Task input »
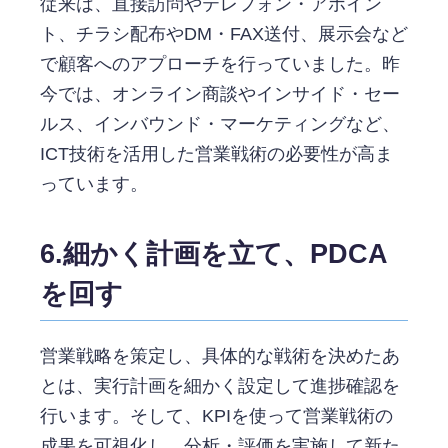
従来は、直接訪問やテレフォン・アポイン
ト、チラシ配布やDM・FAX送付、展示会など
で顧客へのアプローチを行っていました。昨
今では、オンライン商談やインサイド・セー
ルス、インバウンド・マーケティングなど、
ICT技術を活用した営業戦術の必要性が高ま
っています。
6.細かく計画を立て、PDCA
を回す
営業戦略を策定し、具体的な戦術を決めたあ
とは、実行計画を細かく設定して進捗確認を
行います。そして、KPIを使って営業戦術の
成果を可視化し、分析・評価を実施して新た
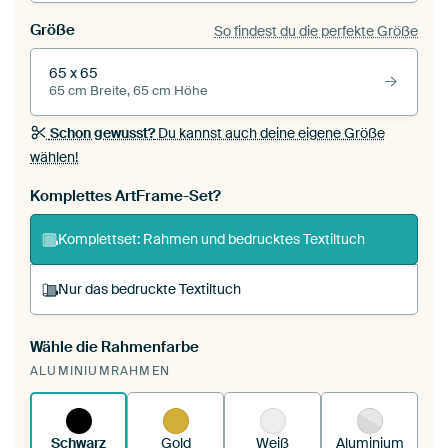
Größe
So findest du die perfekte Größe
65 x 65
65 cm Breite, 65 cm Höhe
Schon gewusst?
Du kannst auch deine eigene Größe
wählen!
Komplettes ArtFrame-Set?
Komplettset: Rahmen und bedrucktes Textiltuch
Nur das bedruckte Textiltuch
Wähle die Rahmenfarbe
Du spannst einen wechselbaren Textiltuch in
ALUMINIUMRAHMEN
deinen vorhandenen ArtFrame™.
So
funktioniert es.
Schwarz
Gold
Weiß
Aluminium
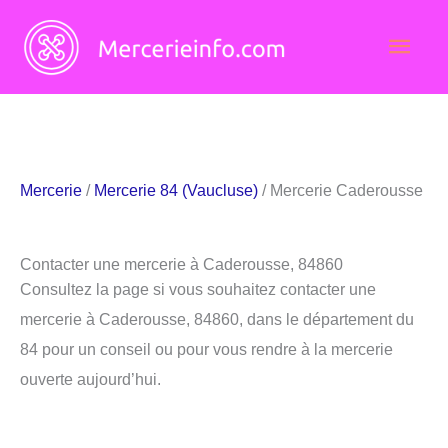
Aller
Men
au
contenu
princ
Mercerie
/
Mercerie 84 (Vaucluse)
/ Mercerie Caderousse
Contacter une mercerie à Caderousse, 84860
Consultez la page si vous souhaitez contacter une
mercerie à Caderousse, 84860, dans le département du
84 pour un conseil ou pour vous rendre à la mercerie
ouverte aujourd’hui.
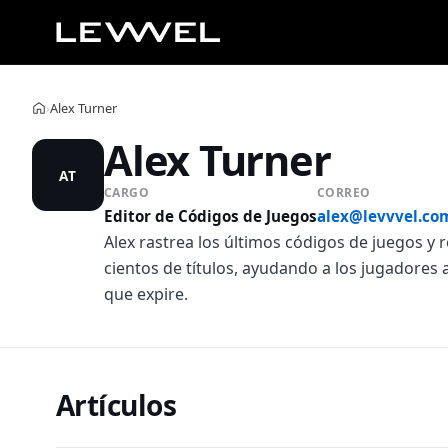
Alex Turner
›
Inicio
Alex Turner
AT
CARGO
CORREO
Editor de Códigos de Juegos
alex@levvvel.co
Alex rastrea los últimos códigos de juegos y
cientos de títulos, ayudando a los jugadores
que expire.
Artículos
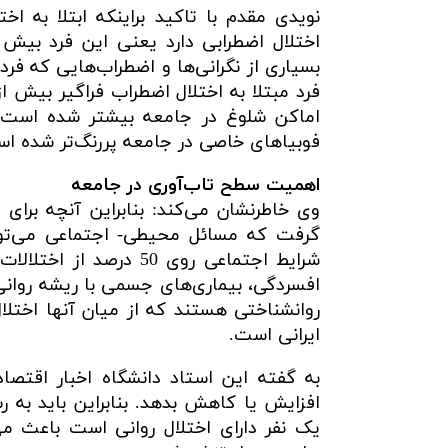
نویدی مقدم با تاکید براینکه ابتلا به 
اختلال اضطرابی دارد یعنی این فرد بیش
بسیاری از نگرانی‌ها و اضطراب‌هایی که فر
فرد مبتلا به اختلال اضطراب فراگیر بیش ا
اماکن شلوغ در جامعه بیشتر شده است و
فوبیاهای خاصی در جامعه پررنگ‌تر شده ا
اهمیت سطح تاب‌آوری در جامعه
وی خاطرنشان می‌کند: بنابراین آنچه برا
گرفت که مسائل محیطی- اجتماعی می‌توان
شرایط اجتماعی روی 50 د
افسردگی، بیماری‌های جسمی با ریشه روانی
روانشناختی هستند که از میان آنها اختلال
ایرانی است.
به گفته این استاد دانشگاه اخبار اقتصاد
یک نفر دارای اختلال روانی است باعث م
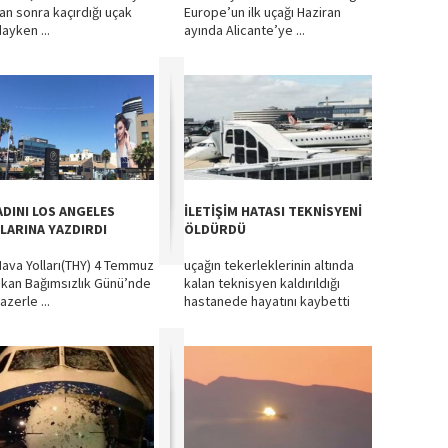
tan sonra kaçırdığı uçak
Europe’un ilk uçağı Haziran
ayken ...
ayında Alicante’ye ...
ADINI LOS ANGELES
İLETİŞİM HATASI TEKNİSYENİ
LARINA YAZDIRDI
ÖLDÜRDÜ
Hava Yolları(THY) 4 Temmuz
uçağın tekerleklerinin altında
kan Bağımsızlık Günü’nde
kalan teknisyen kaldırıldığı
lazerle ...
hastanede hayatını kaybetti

What this task involves »
Transcribe all the lines above exactly, apart from the pictures.

Response for this exercise »
従来は、直接訪問やテレフォン・アポイン
ト、チラシ配布やDM・FAX送付、展示会など
で顧客へのアプローチを行っていました。昨
今では、オンライン商談やインサイド・セー
ルス、インバウンド・マーケティングなど、
ICT技術を活用した営業戦術の必要性が高ま
っています。
6.細かく計画を立て、PDCA
を回す
営業戦略を策定し、具体的な戦術を決めたあ
とは、実行計画を細かく設定して進捗確認を
行います。そして、KPIを使って営業戦術の
成果を可視化し、分析・評価を実施して新た
Größe
So findest du die perfekte Größe
65 x 65
65 cm Breite, 65 cm Höhe
Schon gewusst?
Du kannst auch deine eigene Größe
wählen!
Komplettes ArtFrame-Set?
Komplettset: Rahmen und bedrucktes Textiltuch
Nur das bedruckte Textiltuch
Wähle die Rahmenfarbe
Du spannst einen wechselbaren Textiltuch in
ALUMINIUMRAHMEN
deinen vorhandenen ArtFrame™.
So
funktioniert es.
Schwarz
Gold
Weiß
Aluminium
Aller
Men
au
contenu
princ
Mercerie
/
Mercerie 84 (Vaucluse)
/ Mercerie Caderousse
Contacter une mercerie à Caderousse, 84860
Consultez la page si vous souhaitez contacter une
mercerie à Caderousse, 84860, dans le département du
84 pour un conseil ou pour vous rendre à la mercerie
ouverte aujourd’hui.
Alex Turner
›
Inicio
Alex Turner
AT
CARGO
CORREO
Editor de Códigos de Juegos
alex@levvvel.co
Alex rastrea los últimos códigos de juegos y
cientos de títulos, ayudando a los jugadores
que expire.
Artículos
نویدی مقدم با تاکید براینکه ابتلا به 
اختلال اضطرابی دارد یعنی این فرد بیش
بسیاری از نگرانی‌ها و اضطراب‌هایی که فر
فرد مبتلا به اختلال اضطراب فراگیر بیش ا
اماکن شلوغ در جامعه بیشتر شده است و
فوبیاهای خاصی در جامعه پررنگ‌تر شده ا
اهمیت سطح تاب‌آوری در جامعه
وی خاطرنشان می‌کند: بنابراین آنچه برا
گرفت که مسائل محیطی- اجتماعی می‌توان
شرایط اجتماعی روی 50 د
افسردگی، بیماری‌های جسمی با ریشه روانی
روانشناختی هستند که از میان آنها اختلال
ایرانی است.
به گفته این استاد دانشگاه اخبار اقتصاد
یک نفر دارای اختلال روانی است باعث م
tan sonra kaçırdığı uçak
Europe’un ilk uçağı Haziran
ayken ...
ayında Alicante’ye ...
ADINI LOS ANGELES
İLETİŞİM HATASI TEKNİSYENİ
LARINA YAZDIRDI
ÖLDÜRDÜ
Hava Yolları(THY) 4 Temmuz
uçağın tekerleklerinin altında
kan Bağımsızlık Günü’nde
kalan teknisyen kaldırıldığı
lazerle ...
hastanede hayatını kaybetti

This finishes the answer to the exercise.